In May of 2017, Prime Minister of Vietnam Nguyen Xuan Phuc announced that he would sign another trade deal with the U.S. This deal is reportedly worth up to $17 billion and will mainly focus on electronic technology. General Electric agreed to a $6 billion deal with the Vietnamese government. Vietnam increasing its imports from the U.S. is a good sign of cooperation and is another way the U.S. benefits from foreign aid to Vietnam.
Currently, the U.S and Vietnam have a trade deficit of more than $30 billion, which is the sixth largest deficit among U.S trade partners. The Trump administration campaigned on the promise of reducing trade deficits. Since his election, both the U.S. and Vietnamese governments have agreed to work on terms and deals that would reduce the deficit. The large deficit is caused by cheap apparel imported from Vietnam to the U.S. Over an eight-year period (2008-2016), the U.S. investment in Vietnam grew to almost $10 billion.
The Development of a Military Ally
In May 2016, President Obama lifted the ban on the sale of weapons to Vietnam. This was an important step economically and to increase military cooperation. Vietnam has shown interest in buying U.S multi-role fighter jets, specifically the F-16 A/B. The country has also shown interest in maritime reconnaissance aircraft and unmanned drones.
Under the Obama administration in 2014, the first joint training exercise was held between the U.S and Vietnamese militaries. The exercises focused on a joint military response to a humanitarian crisis caused by natural disasters. Afterward, both navies would begin to work more closely together, focusing on maritime defense and security. The development of a potential military ally is another way the U.S. benefits from foreign aid to Vietnam.
Also in 2014 was the introduction of monetary aid from the U.S. to Vietnam for its security and defense. More than $45 million was given through the State Department’s Foreign Military Financing and Law Enforcement building programs. Another $425 million was agreed to be paid over a period of five years through the Department of Defense’s Cooperative Threat Reduction Program and Maritime Security Initiative. The U.S. is also helping Vietnam build a peacekeeping training center in Hanoi to help Vietnam increase its ability to take part in peacekeeping missions for the U.N.
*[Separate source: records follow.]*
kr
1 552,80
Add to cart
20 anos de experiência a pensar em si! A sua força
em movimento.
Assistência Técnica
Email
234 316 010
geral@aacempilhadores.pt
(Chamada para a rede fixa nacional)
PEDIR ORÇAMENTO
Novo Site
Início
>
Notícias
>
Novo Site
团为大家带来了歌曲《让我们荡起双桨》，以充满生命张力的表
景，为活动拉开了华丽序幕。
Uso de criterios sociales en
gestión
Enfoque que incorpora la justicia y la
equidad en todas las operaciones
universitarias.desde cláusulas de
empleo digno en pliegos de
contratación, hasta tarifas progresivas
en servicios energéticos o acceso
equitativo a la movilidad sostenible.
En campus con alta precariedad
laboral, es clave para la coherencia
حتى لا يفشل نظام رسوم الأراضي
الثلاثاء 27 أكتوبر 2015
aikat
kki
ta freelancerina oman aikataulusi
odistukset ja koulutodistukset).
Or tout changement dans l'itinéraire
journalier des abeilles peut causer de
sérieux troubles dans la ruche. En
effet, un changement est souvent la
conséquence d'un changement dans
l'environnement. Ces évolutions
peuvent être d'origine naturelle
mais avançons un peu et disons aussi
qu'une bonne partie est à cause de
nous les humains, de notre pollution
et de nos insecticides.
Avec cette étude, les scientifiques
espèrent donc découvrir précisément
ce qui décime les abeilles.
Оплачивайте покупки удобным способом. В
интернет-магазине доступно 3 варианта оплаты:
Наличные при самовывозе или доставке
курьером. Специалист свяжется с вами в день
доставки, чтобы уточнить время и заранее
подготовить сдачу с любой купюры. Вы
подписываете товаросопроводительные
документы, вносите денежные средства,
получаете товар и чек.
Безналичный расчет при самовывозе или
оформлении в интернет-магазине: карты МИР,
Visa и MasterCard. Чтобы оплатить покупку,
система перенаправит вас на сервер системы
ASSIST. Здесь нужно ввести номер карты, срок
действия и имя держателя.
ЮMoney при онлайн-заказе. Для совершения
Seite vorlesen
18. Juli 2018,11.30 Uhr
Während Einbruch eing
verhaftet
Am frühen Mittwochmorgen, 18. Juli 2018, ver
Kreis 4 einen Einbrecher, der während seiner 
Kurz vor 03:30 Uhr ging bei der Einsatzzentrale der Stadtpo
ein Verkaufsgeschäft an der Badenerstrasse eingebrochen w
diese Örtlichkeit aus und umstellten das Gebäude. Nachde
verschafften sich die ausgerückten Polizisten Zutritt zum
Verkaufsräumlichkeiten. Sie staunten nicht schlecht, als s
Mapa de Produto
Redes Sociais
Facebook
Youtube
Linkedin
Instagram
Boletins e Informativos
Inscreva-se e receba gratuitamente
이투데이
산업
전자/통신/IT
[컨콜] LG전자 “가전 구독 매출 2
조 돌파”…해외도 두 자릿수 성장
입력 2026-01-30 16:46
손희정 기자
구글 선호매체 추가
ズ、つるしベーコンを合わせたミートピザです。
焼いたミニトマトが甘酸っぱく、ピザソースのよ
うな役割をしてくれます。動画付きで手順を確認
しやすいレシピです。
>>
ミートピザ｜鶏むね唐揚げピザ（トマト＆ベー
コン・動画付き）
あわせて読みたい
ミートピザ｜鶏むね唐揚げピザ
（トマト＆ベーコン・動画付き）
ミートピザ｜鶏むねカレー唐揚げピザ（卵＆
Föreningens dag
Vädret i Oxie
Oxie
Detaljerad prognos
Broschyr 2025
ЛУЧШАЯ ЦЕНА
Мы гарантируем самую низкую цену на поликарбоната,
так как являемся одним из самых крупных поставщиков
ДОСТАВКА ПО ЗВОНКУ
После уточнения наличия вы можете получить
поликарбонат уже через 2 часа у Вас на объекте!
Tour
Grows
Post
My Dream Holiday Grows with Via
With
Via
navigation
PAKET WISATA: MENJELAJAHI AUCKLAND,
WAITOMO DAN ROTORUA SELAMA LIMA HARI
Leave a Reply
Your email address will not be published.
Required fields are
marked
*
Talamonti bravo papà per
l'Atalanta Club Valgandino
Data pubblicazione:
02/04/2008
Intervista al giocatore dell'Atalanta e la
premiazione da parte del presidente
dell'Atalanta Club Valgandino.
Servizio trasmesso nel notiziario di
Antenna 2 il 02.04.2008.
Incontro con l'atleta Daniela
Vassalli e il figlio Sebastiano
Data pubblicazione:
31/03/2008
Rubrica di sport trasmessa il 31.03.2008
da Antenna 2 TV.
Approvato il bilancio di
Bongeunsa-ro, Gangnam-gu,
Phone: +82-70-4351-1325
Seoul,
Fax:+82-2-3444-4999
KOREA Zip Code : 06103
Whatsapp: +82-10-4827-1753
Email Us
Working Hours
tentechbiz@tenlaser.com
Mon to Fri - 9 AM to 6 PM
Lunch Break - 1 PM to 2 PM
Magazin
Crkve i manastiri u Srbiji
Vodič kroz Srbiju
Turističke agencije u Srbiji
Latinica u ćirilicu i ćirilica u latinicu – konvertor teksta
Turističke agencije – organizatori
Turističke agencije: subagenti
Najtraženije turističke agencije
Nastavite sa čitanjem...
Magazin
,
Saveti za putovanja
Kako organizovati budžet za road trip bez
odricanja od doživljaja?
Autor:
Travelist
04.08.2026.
The U.S. benefits from foreign aid to Vietnam are manifold, and the bilateral relationship is on track to become a shining example of the transition from donor-recipient to a strong partnership. While millions of people spanning generations will have only painful associations with U.S.-Vietnam relations, the past two decades offer hope to new generations for a peaceful and prosperous future.